### RECORDS TO PROCESS
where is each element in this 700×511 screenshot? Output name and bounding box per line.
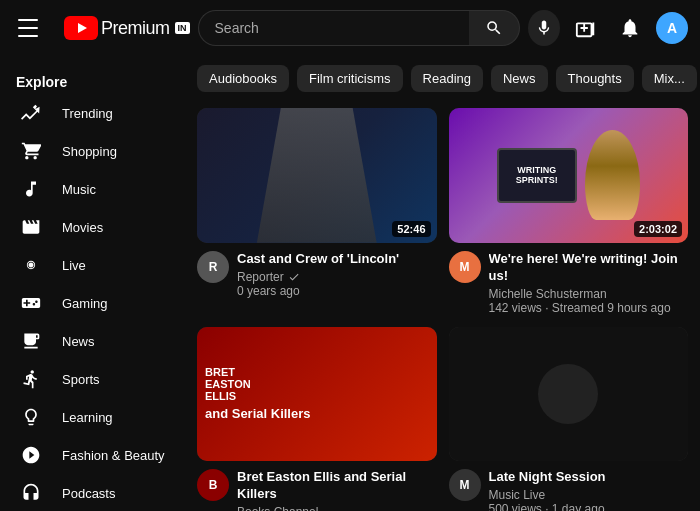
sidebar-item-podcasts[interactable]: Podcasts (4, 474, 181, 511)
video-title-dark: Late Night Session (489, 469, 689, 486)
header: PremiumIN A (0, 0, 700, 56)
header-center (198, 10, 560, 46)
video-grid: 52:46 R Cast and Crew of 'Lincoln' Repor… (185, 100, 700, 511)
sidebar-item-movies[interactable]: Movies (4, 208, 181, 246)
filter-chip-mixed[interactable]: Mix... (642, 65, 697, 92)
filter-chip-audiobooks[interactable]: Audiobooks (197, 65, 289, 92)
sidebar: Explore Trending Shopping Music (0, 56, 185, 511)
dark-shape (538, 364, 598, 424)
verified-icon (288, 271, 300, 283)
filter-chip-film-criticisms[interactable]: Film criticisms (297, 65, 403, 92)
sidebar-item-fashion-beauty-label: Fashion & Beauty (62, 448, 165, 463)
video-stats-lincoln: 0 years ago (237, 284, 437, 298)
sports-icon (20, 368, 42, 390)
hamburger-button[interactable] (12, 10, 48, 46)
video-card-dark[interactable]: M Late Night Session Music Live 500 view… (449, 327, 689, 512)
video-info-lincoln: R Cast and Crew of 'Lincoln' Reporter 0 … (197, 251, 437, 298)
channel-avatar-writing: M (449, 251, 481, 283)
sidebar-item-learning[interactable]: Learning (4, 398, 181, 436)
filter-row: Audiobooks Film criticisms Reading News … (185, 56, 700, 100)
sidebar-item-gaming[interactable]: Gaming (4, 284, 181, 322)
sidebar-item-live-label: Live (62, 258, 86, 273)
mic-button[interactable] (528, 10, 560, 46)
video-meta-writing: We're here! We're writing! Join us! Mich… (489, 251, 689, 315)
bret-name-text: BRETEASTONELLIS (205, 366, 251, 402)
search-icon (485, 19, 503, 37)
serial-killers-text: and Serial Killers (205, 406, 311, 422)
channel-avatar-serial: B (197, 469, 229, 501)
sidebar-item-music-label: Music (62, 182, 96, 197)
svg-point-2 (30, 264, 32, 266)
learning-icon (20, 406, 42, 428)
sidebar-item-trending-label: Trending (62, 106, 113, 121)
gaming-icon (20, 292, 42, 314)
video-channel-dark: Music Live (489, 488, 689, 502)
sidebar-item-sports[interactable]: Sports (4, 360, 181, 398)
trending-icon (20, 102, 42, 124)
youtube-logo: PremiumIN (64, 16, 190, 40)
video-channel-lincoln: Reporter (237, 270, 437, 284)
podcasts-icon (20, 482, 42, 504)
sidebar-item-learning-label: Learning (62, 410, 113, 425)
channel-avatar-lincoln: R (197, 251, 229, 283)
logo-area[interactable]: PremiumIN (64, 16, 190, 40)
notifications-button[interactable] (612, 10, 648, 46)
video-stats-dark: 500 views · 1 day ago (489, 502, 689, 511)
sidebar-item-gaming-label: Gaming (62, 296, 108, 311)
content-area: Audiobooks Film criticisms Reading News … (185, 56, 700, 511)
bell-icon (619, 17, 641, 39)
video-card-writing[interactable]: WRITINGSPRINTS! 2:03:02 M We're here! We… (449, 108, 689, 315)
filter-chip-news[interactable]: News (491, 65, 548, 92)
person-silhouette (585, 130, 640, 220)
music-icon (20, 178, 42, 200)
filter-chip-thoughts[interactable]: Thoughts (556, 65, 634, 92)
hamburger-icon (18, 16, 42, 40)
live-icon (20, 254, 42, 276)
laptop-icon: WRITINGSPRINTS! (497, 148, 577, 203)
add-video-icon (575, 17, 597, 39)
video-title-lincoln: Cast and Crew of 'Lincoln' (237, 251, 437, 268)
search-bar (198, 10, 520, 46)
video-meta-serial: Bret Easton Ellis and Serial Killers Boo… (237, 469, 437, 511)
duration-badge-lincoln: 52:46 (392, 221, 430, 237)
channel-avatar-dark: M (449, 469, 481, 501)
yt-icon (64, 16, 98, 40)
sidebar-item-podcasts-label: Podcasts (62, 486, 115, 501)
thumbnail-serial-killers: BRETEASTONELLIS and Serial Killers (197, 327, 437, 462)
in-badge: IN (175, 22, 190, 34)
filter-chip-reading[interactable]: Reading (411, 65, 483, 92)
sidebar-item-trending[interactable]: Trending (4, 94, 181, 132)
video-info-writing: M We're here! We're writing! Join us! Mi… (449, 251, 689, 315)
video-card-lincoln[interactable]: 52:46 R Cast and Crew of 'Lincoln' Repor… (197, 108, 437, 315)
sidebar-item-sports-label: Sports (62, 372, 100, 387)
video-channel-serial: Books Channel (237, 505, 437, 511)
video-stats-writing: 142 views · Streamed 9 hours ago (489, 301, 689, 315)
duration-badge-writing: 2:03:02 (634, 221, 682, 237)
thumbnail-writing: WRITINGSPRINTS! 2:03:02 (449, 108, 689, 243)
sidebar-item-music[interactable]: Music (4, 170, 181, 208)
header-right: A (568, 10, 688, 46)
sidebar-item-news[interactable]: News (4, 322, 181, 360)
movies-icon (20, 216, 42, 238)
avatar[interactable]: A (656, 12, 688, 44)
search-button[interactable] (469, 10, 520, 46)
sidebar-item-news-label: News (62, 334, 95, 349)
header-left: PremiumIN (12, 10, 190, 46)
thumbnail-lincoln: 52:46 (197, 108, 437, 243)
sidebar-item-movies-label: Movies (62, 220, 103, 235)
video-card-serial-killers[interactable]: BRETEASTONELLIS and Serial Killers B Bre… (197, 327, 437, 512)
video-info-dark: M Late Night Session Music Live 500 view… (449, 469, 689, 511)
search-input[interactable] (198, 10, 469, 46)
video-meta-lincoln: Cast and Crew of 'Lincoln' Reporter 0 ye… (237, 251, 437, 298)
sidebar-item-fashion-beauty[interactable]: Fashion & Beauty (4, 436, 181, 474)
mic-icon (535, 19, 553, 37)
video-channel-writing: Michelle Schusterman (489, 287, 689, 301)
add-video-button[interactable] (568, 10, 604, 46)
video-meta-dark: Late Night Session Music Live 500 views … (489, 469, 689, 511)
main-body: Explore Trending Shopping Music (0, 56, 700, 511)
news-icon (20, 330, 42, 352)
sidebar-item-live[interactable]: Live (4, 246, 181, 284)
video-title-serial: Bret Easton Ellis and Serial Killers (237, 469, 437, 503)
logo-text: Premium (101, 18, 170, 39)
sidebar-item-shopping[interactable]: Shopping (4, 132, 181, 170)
==
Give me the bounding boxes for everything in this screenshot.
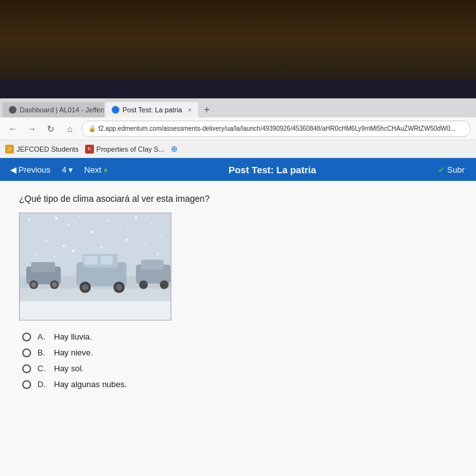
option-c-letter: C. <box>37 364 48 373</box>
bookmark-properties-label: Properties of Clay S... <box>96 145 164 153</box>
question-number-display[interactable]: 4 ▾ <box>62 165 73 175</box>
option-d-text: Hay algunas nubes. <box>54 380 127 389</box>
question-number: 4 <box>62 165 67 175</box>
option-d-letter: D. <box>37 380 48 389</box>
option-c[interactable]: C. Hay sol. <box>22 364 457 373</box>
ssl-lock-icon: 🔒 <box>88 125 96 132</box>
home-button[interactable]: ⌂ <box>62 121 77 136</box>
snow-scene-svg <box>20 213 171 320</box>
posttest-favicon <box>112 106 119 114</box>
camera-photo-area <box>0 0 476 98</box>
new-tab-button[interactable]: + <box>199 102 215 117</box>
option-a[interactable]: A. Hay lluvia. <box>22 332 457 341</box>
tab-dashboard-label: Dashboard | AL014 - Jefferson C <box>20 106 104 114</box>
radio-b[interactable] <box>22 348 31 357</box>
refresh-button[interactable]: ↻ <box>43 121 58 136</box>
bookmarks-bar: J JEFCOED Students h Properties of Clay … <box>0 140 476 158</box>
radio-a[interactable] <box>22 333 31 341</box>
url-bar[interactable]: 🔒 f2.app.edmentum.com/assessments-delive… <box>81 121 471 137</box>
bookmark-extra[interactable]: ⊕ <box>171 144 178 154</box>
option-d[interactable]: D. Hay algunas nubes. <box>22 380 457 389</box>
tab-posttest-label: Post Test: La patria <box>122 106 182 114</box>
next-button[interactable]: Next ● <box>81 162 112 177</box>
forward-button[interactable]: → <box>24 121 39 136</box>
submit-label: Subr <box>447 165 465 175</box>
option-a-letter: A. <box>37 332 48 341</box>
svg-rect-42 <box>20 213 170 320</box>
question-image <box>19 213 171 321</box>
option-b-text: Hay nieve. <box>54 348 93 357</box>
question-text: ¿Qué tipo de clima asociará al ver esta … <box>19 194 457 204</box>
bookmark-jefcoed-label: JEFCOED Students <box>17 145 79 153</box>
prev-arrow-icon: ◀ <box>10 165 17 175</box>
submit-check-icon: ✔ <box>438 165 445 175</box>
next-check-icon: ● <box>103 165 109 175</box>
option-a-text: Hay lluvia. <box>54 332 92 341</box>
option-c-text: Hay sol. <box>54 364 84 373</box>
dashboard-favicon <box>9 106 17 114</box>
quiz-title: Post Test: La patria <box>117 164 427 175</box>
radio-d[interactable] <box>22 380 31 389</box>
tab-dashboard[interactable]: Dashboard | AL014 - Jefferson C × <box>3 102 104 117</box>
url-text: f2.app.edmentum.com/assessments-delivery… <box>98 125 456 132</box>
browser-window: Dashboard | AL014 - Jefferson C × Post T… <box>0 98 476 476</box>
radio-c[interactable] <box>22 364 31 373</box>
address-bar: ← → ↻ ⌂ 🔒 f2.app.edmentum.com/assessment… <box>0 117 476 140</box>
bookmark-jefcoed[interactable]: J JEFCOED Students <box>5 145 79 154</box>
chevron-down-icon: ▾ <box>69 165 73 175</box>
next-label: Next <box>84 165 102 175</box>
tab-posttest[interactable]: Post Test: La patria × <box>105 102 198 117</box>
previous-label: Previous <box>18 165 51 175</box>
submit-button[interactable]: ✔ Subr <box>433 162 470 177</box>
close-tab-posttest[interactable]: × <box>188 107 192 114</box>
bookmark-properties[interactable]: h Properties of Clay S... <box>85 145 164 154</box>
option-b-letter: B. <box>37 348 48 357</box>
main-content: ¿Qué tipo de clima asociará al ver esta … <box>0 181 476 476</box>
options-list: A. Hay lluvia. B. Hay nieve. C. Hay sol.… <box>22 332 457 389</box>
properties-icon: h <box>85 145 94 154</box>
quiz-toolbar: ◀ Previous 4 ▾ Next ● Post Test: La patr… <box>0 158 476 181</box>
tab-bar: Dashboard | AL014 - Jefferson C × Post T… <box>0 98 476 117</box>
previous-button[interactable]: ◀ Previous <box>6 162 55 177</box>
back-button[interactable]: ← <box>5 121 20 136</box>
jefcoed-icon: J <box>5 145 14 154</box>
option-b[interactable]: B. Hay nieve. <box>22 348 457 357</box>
...
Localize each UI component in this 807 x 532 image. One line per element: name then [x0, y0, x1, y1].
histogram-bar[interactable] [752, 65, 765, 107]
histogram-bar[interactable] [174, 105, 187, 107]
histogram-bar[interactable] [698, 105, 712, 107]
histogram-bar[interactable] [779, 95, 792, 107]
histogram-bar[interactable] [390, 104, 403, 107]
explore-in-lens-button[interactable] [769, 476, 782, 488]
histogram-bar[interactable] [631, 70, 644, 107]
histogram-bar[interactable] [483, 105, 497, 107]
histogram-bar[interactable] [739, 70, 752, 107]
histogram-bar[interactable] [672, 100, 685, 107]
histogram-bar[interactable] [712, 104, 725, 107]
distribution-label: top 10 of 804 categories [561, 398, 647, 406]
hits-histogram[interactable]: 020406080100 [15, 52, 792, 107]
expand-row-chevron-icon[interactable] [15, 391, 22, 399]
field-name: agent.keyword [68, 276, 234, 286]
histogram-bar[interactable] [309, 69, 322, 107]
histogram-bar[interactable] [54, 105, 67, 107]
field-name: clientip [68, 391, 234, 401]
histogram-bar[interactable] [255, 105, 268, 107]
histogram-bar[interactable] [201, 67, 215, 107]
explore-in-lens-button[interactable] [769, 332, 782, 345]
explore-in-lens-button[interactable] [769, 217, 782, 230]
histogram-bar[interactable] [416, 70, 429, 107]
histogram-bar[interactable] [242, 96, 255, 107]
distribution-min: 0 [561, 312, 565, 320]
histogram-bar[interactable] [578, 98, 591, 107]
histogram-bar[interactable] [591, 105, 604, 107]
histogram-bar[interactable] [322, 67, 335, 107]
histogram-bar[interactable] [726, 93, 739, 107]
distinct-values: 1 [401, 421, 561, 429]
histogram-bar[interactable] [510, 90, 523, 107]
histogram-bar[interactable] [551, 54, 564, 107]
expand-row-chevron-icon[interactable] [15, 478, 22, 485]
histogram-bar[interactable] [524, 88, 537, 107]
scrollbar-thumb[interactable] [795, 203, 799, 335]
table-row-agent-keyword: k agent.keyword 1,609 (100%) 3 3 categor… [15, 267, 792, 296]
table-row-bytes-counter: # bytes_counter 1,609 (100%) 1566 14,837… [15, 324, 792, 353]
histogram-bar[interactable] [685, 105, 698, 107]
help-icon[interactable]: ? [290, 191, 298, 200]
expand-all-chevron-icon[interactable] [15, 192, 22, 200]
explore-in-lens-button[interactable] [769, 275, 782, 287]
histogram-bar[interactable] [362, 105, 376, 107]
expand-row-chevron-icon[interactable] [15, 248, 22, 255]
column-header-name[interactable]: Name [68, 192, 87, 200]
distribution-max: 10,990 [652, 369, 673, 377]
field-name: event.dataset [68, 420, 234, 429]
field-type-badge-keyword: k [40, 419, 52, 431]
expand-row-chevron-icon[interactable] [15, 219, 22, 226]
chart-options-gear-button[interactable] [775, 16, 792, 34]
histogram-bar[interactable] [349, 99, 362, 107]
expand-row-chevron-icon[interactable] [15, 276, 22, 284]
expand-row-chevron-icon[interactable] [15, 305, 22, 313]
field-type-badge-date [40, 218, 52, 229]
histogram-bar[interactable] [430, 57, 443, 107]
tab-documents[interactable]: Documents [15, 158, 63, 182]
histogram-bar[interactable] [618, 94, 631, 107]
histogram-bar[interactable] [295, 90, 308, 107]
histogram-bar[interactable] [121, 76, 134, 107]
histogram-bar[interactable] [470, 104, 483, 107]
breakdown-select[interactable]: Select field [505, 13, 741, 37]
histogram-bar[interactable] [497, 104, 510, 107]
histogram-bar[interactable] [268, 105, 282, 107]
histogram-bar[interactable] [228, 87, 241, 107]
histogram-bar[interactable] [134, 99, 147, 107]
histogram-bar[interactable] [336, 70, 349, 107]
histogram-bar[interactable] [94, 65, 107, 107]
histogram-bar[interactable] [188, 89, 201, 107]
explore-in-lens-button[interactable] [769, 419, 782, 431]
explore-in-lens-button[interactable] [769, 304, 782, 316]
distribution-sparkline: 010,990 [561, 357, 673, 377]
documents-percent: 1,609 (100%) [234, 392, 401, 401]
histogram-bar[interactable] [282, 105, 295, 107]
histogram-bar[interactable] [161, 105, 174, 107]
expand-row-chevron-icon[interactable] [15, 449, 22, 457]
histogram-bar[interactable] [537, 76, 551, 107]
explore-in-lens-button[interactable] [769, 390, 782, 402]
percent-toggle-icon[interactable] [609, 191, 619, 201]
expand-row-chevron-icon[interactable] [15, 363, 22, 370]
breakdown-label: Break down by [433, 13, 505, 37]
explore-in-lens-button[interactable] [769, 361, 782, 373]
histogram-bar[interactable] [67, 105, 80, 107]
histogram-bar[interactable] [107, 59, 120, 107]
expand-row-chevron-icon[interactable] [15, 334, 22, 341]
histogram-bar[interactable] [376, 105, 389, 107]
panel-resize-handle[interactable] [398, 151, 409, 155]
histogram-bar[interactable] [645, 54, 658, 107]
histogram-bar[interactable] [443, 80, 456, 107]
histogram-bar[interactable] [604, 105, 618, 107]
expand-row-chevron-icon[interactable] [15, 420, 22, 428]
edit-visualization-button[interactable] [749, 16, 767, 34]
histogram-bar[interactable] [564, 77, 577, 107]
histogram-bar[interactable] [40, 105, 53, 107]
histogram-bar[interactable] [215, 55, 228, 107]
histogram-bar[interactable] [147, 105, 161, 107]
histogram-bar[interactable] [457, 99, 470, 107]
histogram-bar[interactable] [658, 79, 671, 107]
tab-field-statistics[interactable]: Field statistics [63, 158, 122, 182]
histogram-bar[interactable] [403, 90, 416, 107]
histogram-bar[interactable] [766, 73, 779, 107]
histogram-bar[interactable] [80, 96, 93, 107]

### DIRECTIONS FOR THIS TASK
Pull out all lines in the data above that include "Previous".

### EXPECTED ANSWER
previous-label: Previous <box>18 165 51 175</box>
quiz-toolbar: ◀ Previous 4 ▾ Next ● Post Test: La patr… <box>0 158 476 181</box>
previous-button[interactable]: ◀ Previous <box>6 162 55 177</box>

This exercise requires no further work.